** Your objective **
Send back the entries exactly as they were given.

** Data for this exercise **
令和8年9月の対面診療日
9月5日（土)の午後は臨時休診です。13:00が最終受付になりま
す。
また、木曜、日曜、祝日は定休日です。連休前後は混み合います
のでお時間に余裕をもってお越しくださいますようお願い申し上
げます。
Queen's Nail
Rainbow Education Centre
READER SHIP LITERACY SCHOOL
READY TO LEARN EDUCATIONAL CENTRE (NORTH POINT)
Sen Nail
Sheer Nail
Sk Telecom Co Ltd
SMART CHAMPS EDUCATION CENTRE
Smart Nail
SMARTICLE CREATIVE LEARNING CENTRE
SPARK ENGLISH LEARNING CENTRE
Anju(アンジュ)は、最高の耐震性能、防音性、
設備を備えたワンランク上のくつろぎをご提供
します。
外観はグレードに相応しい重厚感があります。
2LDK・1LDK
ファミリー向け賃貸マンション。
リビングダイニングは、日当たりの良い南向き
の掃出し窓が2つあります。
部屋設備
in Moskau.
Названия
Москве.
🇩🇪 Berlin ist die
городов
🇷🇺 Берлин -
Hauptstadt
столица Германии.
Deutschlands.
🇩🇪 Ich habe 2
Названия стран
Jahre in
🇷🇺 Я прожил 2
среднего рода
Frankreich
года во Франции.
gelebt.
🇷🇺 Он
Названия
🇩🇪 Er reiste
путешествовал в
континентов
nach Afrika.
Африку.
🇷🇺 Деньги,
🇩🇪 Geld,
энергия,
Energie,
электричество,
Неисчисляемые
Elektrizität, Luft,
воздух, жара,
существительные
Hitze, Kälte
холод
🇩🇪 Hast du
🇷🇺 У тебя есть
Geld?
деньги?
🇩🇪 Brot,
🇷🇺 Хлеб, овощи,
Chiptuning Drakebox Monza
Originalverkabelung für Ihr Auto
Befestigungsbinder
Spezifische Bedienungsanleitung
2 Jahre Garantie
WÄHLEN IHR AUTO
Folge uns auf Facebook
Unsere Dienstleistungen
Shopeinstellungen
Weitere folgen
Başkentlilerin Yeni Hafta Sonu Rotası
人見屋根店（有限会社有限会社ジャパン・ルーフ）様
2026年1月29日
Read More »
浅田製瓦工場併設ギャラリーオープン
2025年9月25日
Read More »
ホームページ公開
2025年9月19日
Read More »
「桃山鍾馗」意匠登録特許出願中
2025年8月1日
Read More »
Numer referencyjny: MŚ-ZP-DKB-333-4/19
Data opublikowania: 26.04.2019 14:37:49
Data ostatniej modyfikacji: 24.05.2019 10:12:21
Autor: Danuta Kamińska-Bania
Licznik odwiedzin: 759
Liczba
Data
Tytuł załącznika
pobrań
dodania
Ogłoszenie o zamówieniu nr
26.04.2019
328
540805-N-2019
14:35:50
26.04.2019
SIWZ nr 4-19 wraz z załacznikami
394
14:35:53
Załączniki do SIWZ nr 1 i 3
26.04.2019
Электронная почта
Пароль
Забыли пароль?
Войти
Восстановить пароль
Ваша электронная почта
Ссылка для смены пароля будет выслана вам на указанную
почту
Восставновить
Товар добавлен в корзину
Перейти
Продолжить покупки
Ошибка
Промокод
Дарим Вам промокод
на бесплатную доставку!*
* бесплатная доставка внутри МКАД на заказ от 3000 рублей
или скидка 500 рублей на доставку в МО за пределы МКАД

** Written response **
令和8年9月の対面診療日
9月5日（土)の午後は臨時休診です。13:00が最終受付になりま
す。
また、木曜、日曜、祝日は定休日です。連休前後は混み合います
のでお時間に余裕をもってお越しくださいますようお願い申し上
げます。
Queen's Nail
Rainbow Education Centre
READER SHIP LITERACY SCHOOL
READY TO LEARN EDUCATIONAL CENTRE (NORTH POINT)
Sen Nail
Sheer Nail
Sk Telecom Co Ltd
SMART CHAMPS EDUCATION CENTRE
Smart Nail
SMARTICLE CREATIVE LEARNING CENTRE
SPARK ENGLISH LEARNING CENTRE
Anju(アンジュ)は、最高の耐震性能、防音性、
設備を備えたワンランク上のくつろぎをご提供
します。
外観はグレードに相応しい重厚感があります。
2LDK・1LDK
ファミリー向け賃貸マンション。
リビングダイニングは、日当たりの良い南向き
の掃出し窓が2つあります。
部屋設備
in Moskau.
Названия
Москве.
🇩🇪 Berlin ist die
городов
🇷🇺 Берлин -
Hauptstadt
столица Германии.
Deutschlands.
🇩🇪 Ich habe 2
Названия стран
Jahre in
🇷🇺 Я прожил 2
среднего рода
Frankreich
года во Франции.
gelebt.
🇷🇺 Он
Названия
🇩🇪 Er reiste
путешествовал в
континентов
nach Afrika.
Африку.
🇷🇺 Деньги,
🇩🇪 Geld,
энергия,
Energie,
электричество,
Неисчисляемые
Elektrizität, Luft,
воздух, жара,
существительные
Hitze, Kälte
холод
🇩🇪 Hast du
🇷🇺 У тебя есть
Geld?
деньги?
🇩🇪 Brot,
🇷🇺 Хлеб, овощи,
Chiptuning Drakebox Monza
Originalverkabelung für Ihr Auto
Befestigungsbinder
Spezifische Bedienungsanleitung
2 Jahre Garantie
WÄHLEN IHR AUTO
Folge uns auf Facebook
Unsere Dienstleistungen
Shopeinstellungen
Weitere folgen
Başkentlilerin Yeni Hafta Sonu Rotası
人見屋根店（有限会社有限会社ジャパン・ルーフ）様
2026年1月29日
Read More »
浅田製瓦工場併設ギャラリーオープン
2025年9月25日
Read More »
ホームページ公開
2025年9月19日
Read More »
「桃山鍾馗」意匠登録特許出願中
2025年8月1日
Read More »
Numer referencyjny: MŚ-ZP-DKB-333-4/19
Data opublikowania: 26.04.2019 14:37:49
Data ostatniej modyfikacji: 24.05.2019 10:12:21
Autor: Danuta Kamińska-Bania
Licznik odwiedzin: 759
Liczba
Data
Tytuł załącznika
pobrań
dodania
Ogłoszenie o zamówieniu nr
26.04.2019
328
540805-N-2019
14:35:50
26.04.2019
SIWZ nr 4-19 wraz z załacznikami
394
14:35:53
Załączniki do SIWZ nr 1 i 3
26.04.2019
Электронная почта
Пароль
Забыли пароль?
Войти
Восстановить пароль
Ваша электронная почта
Ссылка для смены пароля будет выслана вам на указанную
почту
Восставновить
Товар добавлен в корзину
Перейти
Продолжить покупки
Ошибка
Промокод
Дарим Вам промокод
на бесплатную доставку!*
* бесплатная доставка внутри МКАД на заказ от 3000 рублей
или скидка 500 рублей на доставку в МО за пределы МКАД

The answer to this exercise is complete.